Wissen Aktuell

Aktuelle und zukünftige Chancen

Unerfüllter  medizinischer  Bedarf  im  Lipid-Management

Ein von Novartis unterstütztes Webinar unter dem Vorsitz der Professoren Thomas F. Lüscher, London und Zürich, und Nils Kucher, Zürich, mit internationaler Besetzung, widmete sich den ungelösten medizinischen Bedürfnissen in der Therapie von Dyslipidämien. Der folgende Bericht fasst die Referate zusammen.
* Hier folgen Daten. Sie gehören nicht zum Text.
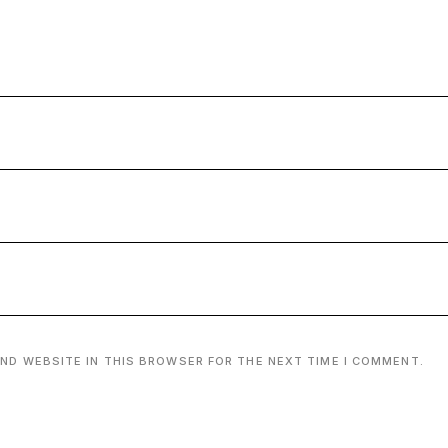
AND WEBSITE IN THIS BROWSER FOR THE NEXT TIME I COMMENT.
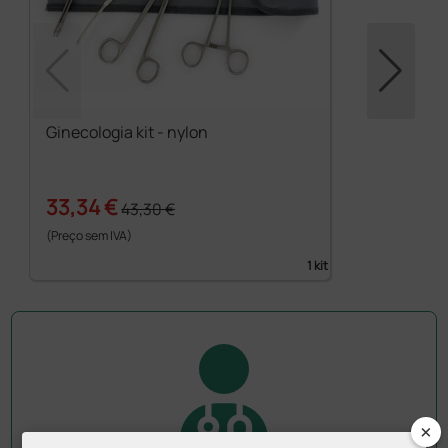
Ginecologia kit - nylon
33,34 €
43,30 €
(Preço sem IVA)
1 kit
×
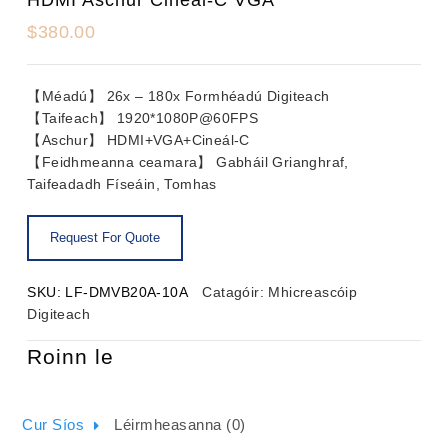
$
380.00
【Méadú】 26x – 180x Formhéadú Digiteach
【Taifeach】 1920*1080P@60FPS
【Aschur】 HDMI+VGA+Cineál-C
【Feidhmeanna ceamara】 Gabháil Grianghraf,
Taifeadadh Físeáin, Tomhas
SKU:
LF-DMVB20A-10A
Catagóir:
Mhicreascóip
Digiteach
Roinn le
Cur Síos
Léirmheasanna (0)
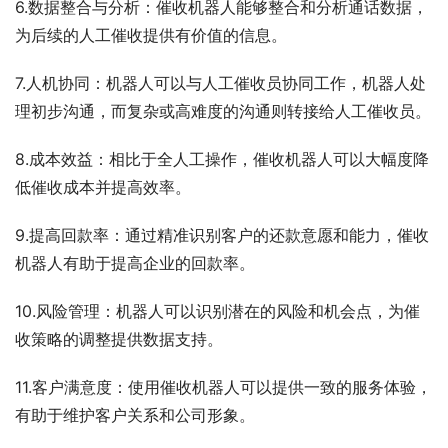
6.数据整合与分析：催收机器人能够整合和分析通话数据，
为后续的人工催收提供有价值的信息。
7.人机协同：机器人可以与人工催收员协同工作，机器人处
理初步沟通，而复杂或高难度的沟通则转接给人工催收员。
8.成本效益：相比于全人工操作，催收机器人可以大幅度降
低催收成本并提高效率。
9.提高回款率：通过精准识别客户的还款意愿和能力，催收
机器人有助于提高企业的回款率。
10.风险管理：机器人可以识别潜在的风险和机会点，为催
收策略的调整提供数据支持。
11.客户满意度：使用催收机器人可以提供一致的服务体验，
有助于维护客户关系和公司形象。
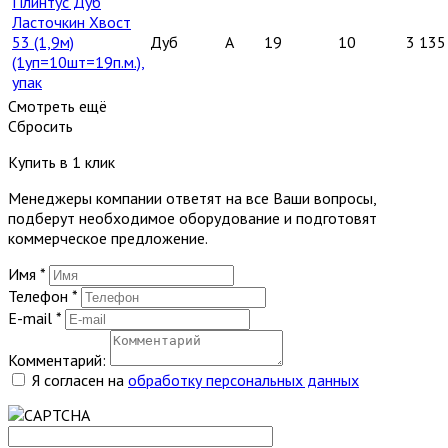
Плинтус Дуб
Ласточкин Хвост
53 (1,9м)
Дуб
A
19
10
3 135
(1уп=10шт=19п.м.),
упак
Смотреть ещё
Сбросить
Купить в 1 клик
Менеджеры компании ответят на все Ваши вопросы,
подберут необходимое оборудование и подготовят
коммерческое предложение.
Имя
*
Телефон
*
E-mail
*
Комментарий:
Я согласен на
обработку персональных данных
Behandlungslücken in der realen Welt: das Da Vinci-Register

Prof. Kausik K. Ray

DA VINCI, eine europaweite Observationsstudie, untersuchte die Lipid-modifizierende Therapie in der Primär- und Sekundärprävention mit dem Ziel, die lipidsenkende Therapie (LLT) über ein breites Spektrum von Patientenpopulationen in Europa zu beschreiben und zu untersuchen, wie die derzeitige Praxis die Zielwerterreichung beeinflusst. Die Studie wurde von Prof. Dr. med. Kausik K. Ray, London, dem Studienleiter vorgestellt.
Von den Patienten, bei denen ein Lipidsenker verabreicht wurde und das LDL-C-Ziel bestimmt werden konnte, nahmen 94% der Primärpräventionspatienten und 94% der etablierten ASCVD-Patienten ein Statin ein. Die Verwendung von Statinen hoher Intensität lag bei 22% der Patienten in der Primärprävention und bei 42% der ASCVD-Patienten. Statine mit mittlerer Intensität als Monotherapie waren in allen Risikokategorien die häufigste Therapieform. Ezetimibe in Kombination mit Statinen wurde bei 9% aller Patienten eingesetzt und PCSK9-Inhibitoren bei 1% aller Patienten.
2016 wurde das LDL-C-Ziel bei 54% der Patienten erreicht. Bei den Patienten mit niedrigem, moderatem, hohem und sehr hohem CV-Risiko waren dies 63%, 75%, 63% und 39%.
In der Primärpräventionsgruppe war die Zielerreichung unter Verwendung eines Statins niedriger Intensität bei Patienten mit mittlerem Risiko höher (67%) als bei Patienten mit sehr hohem Risiko (25%). Nur wenige Patienten mit sehr hohem Risiko erreichten ihr LDL-C-Ziel, unabhängig vom Statinschema. Nur zwei Patienten in dieser Gruppe erhielten ein hochintensives Statin plus Ezetimibe und erreichten ihr Ziel nicht.
In der Gruppe der Sekundärprävention erreichten 39% ihr LDL-C-Ziel. Die Zielerreichung war wahrscheinlicher bei Verwendung eines hochwirksamen Statins (45%), in Kombination mit Ezetimibe (54%), oder mit einem PCSK9-Inhibitor (67%).
Insgesamt erreichten weniger Patienten die LDL-C-Ziele von 2019 als die Ziele von 2016 (33%, 95% CI: 32-35 vs. 54%, 95%, wobei die Wahrscheinlichkeit der Zielerreichung mit steigendem Risiko geringer war. Die Zielerreichung auf Basis der 2019er-Leitlinie lag bei 18% (95% CI: 17-20) der Patienten mit sehr hohem Risiko. Bei Personen mit hohem und sehr hohem Risiko in der Primärprävention war die Zielerreichung 2019 etwa halb so hoch wie 2016 (25% vs. 63% und 11% vs. 21%).
Auch in der Gruppe der etablierten ASCVD-Patienten war die Zielerreichung 2019 etwa halb so hoch wie 2016 (18 % vs. 39 %).

Fazit des Referenten

  • Die DA VINCI-Studie zeigte, dass bei den Patienten, die eine LLT erhielten, 54% ihr risikobasiertes LDL-C-Ziel nach den Leitlinien von 2016 und 33% nach den Leitlinien von 2019 erreichten.
  • Die Autoren schlussfolgern, dass «selbst mit optimierten Statinen eine stärkere Nutzung einer zusätzlichen LLT wahrscheinlich erforderlich ist, um diese Lücken für Patienten mit höchstem Risiko zu reduzieren».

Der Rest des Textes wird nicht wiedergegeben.